Kaiser Health News reports that high-risk pools in the past have not worked well, and the cost of insurance remained out of reach for many.
“Before the Affordable Care Act, 35 states had high-risk pools,” a Kaiser report says. “The federal government had one, too, as a transition to the health law.”
“Both premiums and other costs remained too high for many people with health conditions to afford,” the report says. “The federal program ran out of money almost a year before it was scheduled to end.
“Sometimes the pools got so expensive for states that they had to impose waiting lists for coverage.”
The waiver was a last-minute amendment added to allow insurance companies to charge patients more if their coverage lapses for more than 63 days.

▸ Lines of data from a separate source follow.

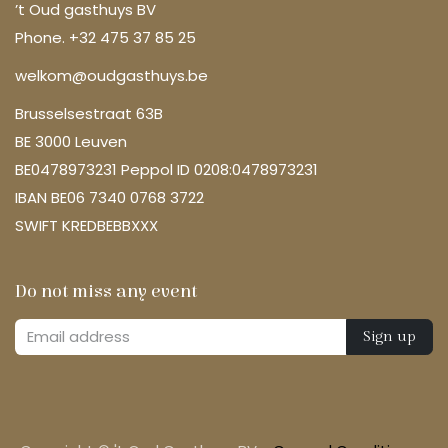
’t Oud gasthuys BV
Phone. +32 475 37 85 25
welkom@oudgasthuys.be
Brusselsestraat 63B
BE 3000 Leuven
BE0478973231 Peppol ID 0208:0478973231
IBAN BE06 7340 0768 3722
SWIFT KREDBEBBXXX
Do not miss any event
Sign up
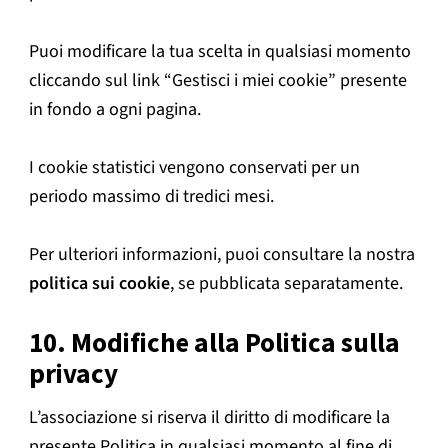
Puoi modificare la tua scelta in qualsiasi momento
cliccando sul link “Gestisci i miei cookie” presente
in fondo a ogni pagina.
I cookie statistici vengono conservati per un
periodo massimo di tredici mesi.
Per ulteriori informazioni, puoi consultare la nostra
politica sui cookie
, se pubblicata separatamente.
10. Modifiche alla Politica sulla
privacy
L’associazione si riserva il diritto di modificare la
presente Politica in qualsiasi momento al fine di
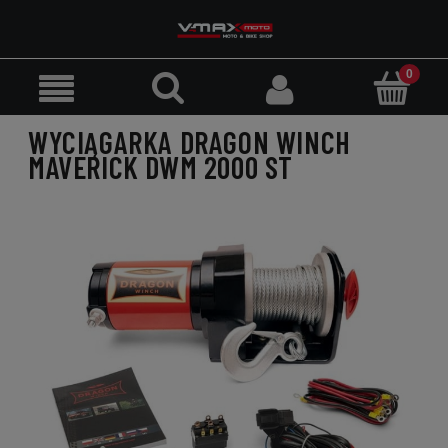
WYCIĄGARKA DRAGON WINCH
MAVERICK DWM 2000 ST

“The risk-sharing model would be meant for individuals who have not maintained continuous coverage,” Payne said.
The amendment was one of two that helped pass the bill with support from the conservative Freedom House Caucus.
Colorado had its own high risk pool, called CoverColorado, from 1991 to 2014 – before Obamacare. But it wasn’t sustainable, the state’s former insurance commissioner, Marcy Morrison, told The Denver Post.

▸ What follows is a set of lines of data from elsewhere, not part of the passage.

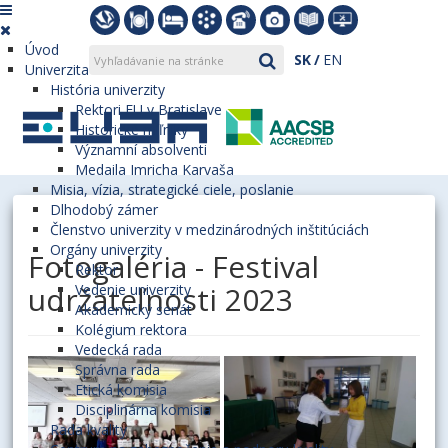
Úvod
SK
EN
Univerzita
História univerzity
Rektori EU v Bratislave
Historické míľniky
Významní absolventi
Medaila Imricha Karvaša
Misia, vízia, strategické ciele, poslanie
Dlhodobý zámer
Členstvo univerzity v medzinárodných inštitúciách
Orgány univerzity
Fotogaléria - Festival
Rektor
udržateľnosti 2023
Vedenie univerzity
Akademický senát
Kolégium rektora
Vedecká rada
Správna rada
Etická komisia
Disciplinárna komisia
Rada kvality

The premiums were as much as 50 percent higher than the market average and covered only about half the CoverColorado’s expenses, Morrison told the Post. The difference was made up with contributions from the state’s unclaimed property fund and charges to every other health insurance customer in the state, the Post reported.
And the plan had a $1 million lifetime benefit cap, and enrollees had to wait several months for benefits on pre-existing conditions.
The U.S. Health and Human Services Department projected that up to 17.9 million people living with pre-existing conditions were uninsured in 2010.
Michael Bennet, D-Colorado, said in a news release last week that the House bill is taking the country in the wrong direction.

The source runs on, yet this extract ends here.